━━━━━ Data ━━━━━

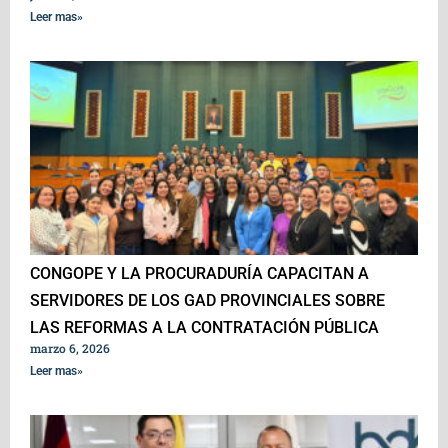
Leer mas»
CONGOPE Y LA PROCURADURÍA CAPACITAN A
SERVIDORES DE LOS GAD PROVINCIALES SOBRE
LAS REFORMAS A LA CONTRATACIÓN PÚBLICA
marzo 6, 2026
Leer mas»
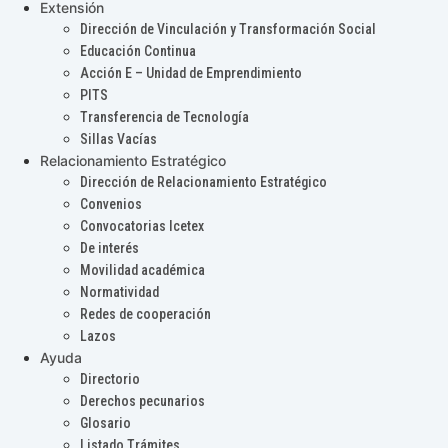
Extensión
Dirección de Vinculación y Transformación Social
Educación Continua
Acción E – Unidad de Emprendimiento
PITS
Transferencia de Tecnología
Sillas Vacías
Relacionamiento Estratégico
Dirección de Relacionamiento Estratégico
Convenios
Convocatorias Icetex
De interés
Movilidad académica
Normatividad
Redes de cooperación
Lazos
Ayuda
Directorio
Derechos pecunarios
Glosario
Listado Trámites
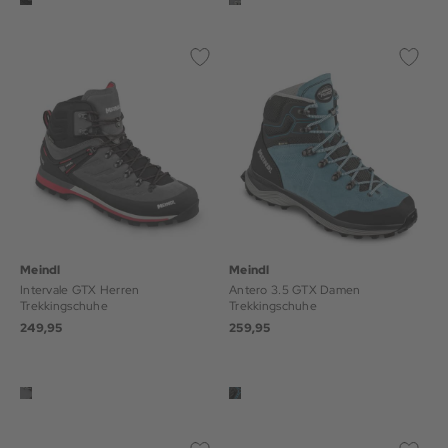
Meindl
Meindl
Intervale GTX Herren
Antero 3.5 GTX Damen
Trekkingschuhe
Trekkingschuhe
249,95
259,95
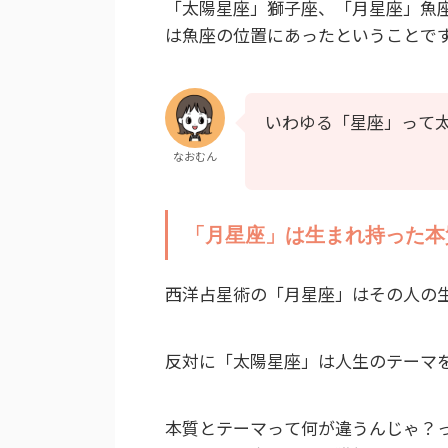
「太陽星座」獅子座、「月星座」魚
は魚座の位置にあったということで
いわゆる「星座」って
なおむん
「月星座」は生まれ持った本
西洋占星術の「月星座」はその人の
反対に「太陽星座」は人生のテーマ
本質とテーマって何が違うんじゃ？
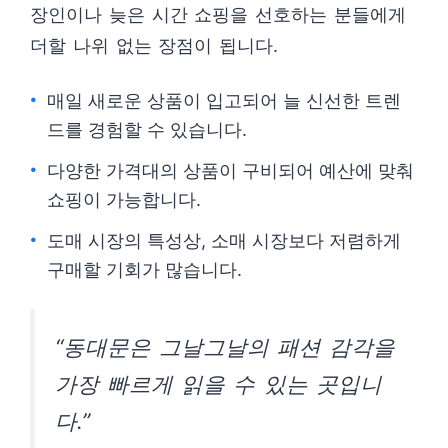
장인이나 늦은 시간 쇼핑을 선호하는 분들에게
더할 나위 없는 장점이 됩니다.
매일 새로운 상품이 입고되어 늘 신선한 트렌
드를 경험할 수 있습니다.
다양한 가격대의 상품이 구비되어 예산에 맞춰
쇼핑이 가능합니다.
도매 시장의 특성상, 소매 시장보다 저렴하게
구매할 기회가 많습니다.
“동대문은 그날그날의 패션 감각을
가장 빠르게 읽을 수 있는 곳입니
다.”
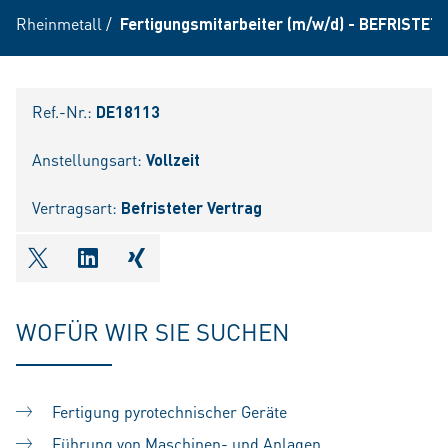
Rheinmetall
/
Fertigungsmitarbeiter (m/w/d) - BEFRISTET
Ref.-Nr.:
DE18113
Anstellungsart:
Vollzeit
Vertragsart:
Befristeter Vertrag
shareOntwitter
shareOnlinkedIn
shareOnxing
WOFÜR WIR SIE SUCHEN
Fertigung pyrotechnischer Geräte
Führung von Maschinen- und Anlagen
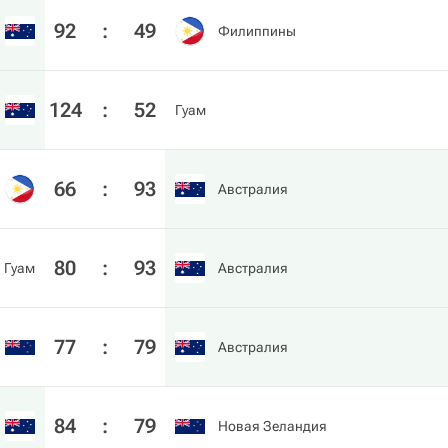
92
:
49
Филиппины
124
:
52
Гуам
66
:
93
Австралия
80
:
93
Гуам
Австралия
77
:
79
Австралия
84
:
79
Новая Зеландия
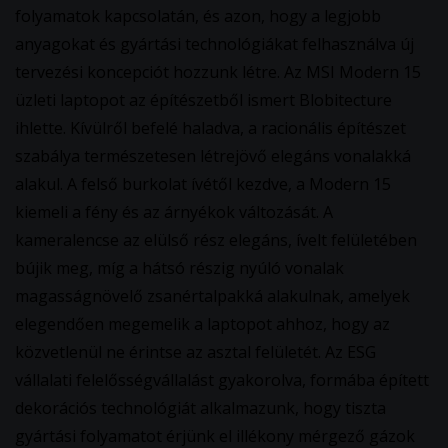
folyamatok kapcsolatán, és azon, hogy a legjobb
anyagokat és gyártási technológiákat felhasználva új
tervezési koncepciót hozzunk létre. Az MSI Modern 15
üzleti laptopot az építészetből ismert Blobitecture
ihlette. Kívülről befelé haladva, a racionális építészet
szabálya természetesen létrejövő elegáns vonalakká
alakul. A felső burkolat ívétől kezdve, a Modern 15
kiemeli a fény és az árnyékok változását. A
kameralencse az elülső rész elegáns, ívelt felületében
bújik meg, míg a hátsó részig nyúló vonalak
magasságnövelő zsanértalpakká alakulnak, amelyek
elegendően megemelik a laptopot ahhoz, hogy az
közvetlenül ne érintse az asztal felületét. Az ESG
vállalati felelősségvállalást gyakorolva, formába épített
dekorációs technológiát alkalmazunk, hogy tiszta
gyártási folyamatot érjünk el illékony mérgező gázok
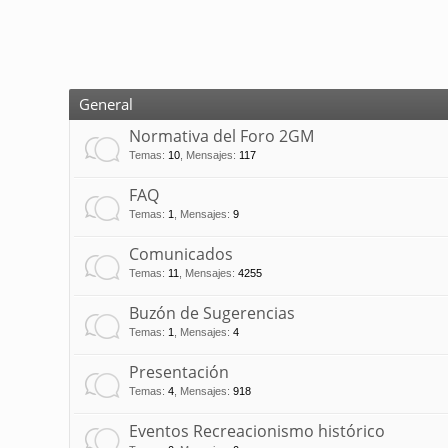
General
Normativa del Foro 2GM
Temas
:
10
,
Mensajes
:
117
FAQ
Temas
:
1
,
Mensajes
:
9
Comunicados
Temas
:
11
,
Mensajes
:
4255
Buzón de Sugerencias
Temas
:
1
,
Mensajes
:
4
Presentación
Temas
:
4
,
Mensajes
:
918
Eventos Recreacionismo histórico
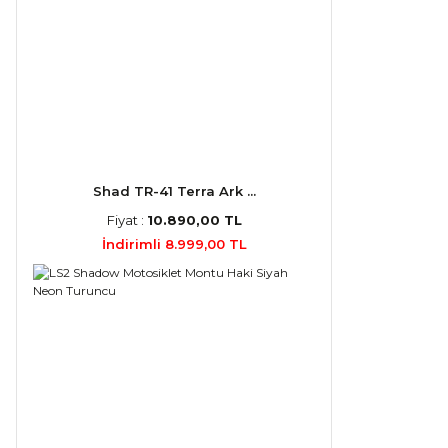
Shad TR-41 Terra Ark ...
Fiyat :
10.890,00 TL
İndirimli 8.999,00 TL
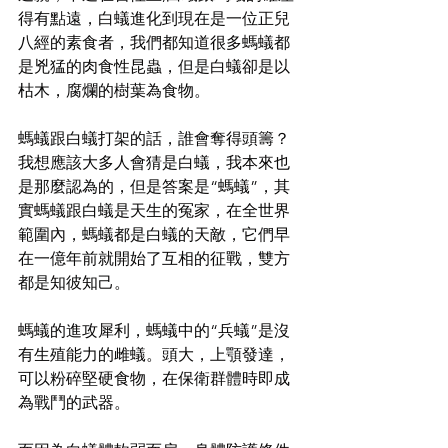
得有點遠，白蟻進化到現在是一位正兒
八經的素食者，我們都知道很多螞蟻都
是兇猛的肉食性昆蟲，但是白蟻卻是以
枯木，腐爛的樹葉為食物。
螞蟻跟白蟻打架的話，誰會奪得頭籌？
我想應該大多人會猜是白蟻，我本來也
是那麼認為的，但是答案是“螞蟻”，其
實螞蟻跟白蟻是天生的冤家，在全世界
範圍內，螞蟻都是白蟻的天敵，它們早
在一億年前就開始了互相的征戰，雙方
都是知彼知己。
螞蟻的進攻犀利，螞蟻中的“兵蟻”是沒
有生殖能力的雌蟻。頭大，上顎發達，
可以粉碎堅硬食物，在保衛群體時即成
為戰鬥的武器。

━━━━━
━━━━━ Data ━━━━━

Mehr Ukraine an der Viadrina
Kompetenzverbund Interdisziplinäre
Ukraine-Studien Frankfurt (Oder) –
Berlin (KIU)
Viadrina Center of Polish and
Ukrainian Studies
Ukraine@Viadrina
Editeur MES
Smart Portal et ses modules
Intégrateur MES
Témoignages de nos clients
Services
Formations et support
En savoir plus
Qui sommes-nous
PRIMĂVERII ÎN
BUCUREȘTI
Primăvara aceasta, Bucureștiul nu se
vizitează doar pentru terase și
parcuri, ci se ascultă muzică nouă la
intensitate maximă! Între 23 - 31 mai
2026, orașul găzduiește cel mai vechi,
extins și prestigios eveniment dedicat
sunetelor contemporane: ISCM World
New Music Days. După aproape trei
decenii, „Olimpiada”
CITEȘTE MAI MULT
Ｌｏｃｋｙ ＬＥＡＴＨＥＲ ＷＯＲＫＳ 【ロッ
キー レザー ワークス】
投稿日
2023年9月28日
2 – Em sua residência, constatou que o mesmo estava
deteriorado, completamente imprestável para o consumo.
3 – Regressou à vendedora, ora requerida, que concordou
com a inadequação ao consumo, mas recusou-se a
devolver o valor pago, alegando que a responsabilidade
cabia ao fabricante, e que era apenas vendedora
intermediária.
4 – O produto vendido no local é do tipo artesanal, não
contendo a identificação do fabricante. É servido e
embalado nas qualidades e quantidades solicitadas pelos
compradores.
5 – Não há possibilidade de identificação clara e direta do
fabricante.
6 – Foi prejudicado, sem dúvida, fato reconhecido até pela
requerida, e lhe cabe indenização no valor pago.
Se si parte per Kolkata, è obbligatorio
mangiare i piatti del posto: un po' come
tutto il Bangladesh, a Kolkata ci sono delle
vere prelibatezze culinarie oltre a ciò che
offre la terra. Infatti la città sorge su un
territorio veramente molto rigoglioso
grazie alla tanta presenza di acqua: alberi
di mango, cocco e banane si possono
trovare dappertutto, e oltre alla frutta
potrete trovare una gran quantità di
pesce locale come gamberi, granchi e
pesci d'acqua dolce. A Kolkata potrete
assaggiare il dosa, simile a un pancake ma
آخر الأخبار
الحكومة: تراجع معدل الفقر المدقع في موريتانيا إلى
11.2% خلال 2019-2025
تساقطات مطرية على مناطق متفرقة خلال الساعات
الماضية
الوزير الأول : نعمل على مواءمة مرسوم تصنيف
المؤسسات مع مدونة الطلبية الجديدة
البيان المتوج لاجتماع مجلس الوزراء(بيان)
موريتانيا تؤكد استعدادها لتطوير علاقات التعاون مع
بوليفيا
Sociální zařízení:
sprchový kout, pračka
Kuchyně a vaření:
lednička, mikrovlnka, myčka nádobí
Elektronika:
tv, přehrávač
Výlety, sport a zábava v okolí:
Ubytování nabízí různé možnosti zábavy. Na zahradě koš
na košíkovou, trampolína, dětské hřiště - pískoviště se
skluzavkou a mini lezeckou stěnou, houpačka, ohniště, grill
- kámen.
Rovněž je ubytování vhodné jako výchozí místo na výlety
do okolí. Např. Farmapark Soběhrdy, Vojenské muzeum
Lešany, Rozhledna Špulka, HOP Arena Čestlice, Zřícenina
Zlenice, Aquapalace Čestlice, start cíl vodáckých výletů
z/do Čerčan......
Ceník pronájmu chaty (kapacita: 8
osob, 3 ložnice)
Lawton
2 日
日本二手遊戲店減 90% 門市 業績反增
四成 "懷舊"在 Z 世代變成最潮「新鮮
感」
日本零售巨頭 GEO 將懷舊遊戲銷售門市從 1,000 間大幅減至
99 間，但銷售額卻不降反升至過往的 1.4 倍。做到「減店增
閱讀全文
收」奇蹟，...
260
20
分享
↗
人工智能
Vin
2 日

━━━━━

- Work to be completed:
Write down again, exactly as given, only the lines above that fall from the line with "intermediária." to the line with "آخر الأخبار", inclusive.

- Response below:
intermediária.
4 – O produto vendido no local é do tipo artesanal, não
contendo a identificação do fabricante. É servido e
embalado nas qualidades e quantidades solicitadas pelos
compradores.
5 – Não há possibilidade de identificação clara e direta do
fabricante.
6 – Foi prejudicado, sem dúvida, fato reconhecido até pela
requerida, e lhe cabe indenização no valor pago.
Se si parte per Kolkata, è obbligatorio
mangiare i piatti del posto: un po' come
tutto il Bangladesh, a Kolkata ci sono delle
vere prelibatezze culinarie oltre a ciò che
offre la terra. Infatti la città sorge su un
territorio veramente molto rigoglioso
grazie alla tanta presenza di acqua: alberi
di mango, cocco e banane si possono
trovare dappertutto, e oltre alla frutta
potrete trovare una gran quantità di
pesce locale come gamberi, granchi e
pesci d'acqua dolce. A Kolkata potrete
assaggiare il dosa, simile a un pancake ma
آخر الأخبار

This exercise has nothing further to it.